Nothing in the listing should differ in your copy; retype it all exactly.

----------------------------------------

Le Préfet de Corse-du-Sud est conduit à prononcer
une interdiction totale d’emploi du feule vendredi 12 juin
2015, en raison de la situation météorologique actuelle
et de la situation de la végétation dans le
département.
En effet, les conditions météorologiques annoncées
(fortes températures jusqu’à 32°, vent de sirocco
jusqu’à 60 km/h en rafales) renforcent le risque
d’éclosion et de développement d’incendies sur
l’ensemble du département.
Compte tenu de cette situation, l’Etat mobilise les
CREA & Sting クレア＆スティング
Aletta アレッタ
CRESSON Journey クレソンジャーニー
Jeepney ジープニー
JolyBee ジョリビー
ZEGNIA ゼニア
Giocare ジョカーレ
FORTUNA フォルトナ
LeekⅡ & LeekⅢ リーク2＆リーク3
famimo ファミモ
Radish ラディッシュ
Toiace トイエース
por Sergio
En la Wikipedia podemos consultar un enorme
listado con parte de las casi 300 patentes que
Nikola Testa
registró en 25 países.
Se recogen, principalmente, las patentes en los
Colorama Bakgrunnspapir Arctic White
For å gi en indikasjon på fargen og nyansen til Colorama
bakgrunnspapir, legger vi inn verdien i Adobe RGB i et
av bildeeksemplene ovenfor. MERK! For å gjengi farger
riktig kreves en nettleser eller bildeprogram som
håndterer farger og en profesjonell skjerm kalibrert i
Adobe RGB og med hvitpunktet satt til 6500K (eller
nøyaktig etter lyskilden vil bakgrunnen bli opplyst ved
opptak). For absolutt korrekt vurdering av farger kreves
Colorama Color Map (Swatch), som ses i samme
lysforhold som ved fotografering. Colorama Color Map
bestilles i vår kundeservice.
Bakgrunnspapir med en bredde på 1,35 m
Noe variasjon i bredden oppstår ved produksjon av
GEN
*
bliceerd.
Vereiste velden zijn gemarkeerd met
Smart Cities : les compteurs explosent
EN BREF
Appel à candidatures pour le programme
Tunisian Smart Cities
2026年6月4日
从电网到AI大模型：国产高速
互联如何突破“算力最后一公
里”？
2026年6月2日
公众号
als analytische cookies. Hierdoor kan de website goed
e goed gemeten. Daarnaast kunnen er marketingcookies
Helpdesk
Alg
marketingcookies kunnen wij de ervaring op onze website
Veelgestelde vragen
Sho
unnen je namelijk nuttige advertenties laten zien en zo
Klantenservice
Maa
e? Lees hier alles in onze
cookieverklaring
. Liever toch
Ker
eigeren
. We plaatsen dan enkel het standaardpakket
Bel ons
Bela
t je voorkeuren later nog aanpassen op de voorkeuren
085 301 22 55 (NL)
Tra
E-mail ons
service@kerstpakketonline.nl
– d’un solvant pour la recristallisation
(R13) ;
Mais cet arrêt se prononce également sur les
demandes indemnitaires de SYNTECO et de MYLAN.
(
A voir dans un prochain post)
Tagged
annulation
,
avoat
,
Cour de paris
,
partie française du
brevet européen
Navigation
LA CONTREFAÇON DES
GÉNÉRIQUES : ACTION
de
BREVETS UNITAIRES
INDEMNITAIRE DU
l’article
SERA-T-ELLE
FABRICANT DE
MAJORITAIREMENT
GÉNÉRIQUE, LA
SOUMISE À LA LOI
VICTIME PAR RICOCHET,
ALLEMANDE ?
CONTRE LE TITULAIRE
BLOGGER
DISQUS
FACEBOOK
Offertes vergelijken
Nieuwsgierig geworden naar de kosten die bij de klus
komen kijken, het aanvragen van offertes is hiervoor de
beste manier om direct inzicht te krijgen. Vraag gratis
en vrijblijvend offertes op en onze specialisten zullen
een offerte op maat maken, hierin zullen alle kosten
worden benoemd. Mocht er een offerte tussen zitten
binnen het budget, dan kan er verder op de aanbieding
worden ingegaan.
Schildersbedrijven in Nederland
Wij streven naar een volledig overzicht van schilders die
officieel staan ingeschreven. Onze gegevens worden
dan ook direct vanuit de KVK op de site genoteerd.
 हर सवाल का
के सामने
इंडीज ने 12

----------------------------------------

SOLUTION TO THE EXERCISE >>
Le Préfet de Corse-du-Sud est conduit à prononcer
une interdiction totale d’emploi du feule vendredi 12 juin
2015, en raison de la situation météorologique actuelle
et de la situation de la végétation dans le
département.
En effet, les conditions météorologiques annoncées
(fortes températures jusqu’à 32°, vent de sirocco
jusqu’à 60 km/h en rafales) renforcent le risque
d’éclosion et de développement d’incendies sur
l’ensemble du département.
Compte tenu de cette situation, l’Etat mobilise les
CREA & Sting クレア＆スティング
Aletta アレッタ
CRESSON Journey クレソンジャーニー
Jeepney ジープニー
JolyBee ジョリビー
ZEGNIA ゼニア
Giocare ジョカーレ
FORTUNA フォルトナ
LeekⅡ & LeekⅢ リーク2＆リーク3
famimo ファミモ
Radish ラディッシュ
Toiace トイエース
por Sergio
En la Wikipedia podemos consultar un enorme
listado con parte de las casi 300 patentes que
Nikola Testa
registró en 25 países.
Se recogen, principalmente, las patentes en los
Colorama Bakgrunnspapir Arctic White
For å gi en indikasjon på fargen og nyansen til Colorama
bakgrunnspapir, legger vi inn verdien i Adobe RGB i et
av bildeeksemplene ovenfor. MERK! For å gjengi farger
riktig kreves en nettleser eller bildeprogram som
håndterer farger og en profesjonell skjerm kalibrert i
Adobe RGB og med hvitpunktet satt til 6500K (eller
nøyaktig etter lyskilden vil bakgrunnen bli opplyst ved
opptak). For absolutt korrekt vurdering av farger kreves
Colorama Color Map (Swatch), som ses i samme
lysforhold som ved fotografering. Colorama Color Map
bestilles i vår kundeservice.
Bakgrunnspapir med en bredde på 1,35 m
Noe variasjon i bredden oppstår ved produksjon av
GEN
*
bliceerd.
Vereiste velden zijn gemarkeerd met
Smart Cities : les compteurs explosent
EN BREF
Appel à candidatures pour le programme
Tunisian Smart Cities
2026年6月4日
从电网到AI大模型：国产高速
互联如何突破“算力最后一公
里”？
2026年6月2日
公众号
als analytische cookies. Hierdoor kan de website goed
e goed gemeten. Daarnaast kunnen er marketingcookies
Helpdesk
Alg
marketingcookies kunnen wij de ervaring op onze website
Veelgestelde vragen
Sho
unnen je namelijk nuttige advertenties laten zien en zo
Klantenservice
Maa
e? Lees hier alles in onze
cookieverklaring
. Liever toch
Ker
eigeren
. We plaatsen dan enkel het standaardpakket
Bel ons
Bela
t je voorkeuren later nog aanpassen op de voorkeuren
085 301 22 55 (NL)
Tra
E-mail ons
service@kerstpakketonline.nl
– d’un solvant pour la recristallisation
(R13) ;
Mais cet arrêt se prononce également sur les
demandes indemnitaires de SYNTECO et de MYLAN.
(
A voir dans un prochain post)
Tagged
annulation
,
avoat
,
Cour de paris
,
partie française du
brevet européen
Navigation
LA CONTREFAÇON DES
GÉNÉRIQUES : ACTION
de
BREVETS UNITAIRES
INDEMNITAIRE DU
l’article
SERA-T-ELLE
FABRICANT DE
MAJORITAIREMENT
GÉNÉRIQUE, LA
SOUMISE À LA LOI
VICTIME PAR RICOCHET,
ALLEMANDE ?
CONTRE LE TITULAIRE
BLOGGER
DISQUS
FACEBOOK
Offertes vergelijken
Nieuwsgierig geworden naar de kosten die bij de klus
komen kijken, het aanvragen van offertes is hiervoor de
beste manier om direct inzicht te krijgen. Vraag gratis
en vrijblijvend offertes op en onze specialisten zullen
een offerte op maat maken, hierin zullen alle kosten
worden benoemd. Mocht er een offerte tussen zitten
binnen het budget, dan kan er verder op de aanbieding
worden ingegaan.
Schildersbedrijven in Nederland
Wij streven naar een volledig overzicht van schilders die
officieel staan ingeschreven. Onze gegevens worden
dan ook direct vanuit de KVK op de site genoteerd.
 हर सवाल का
के सामने
इंडीज ने 12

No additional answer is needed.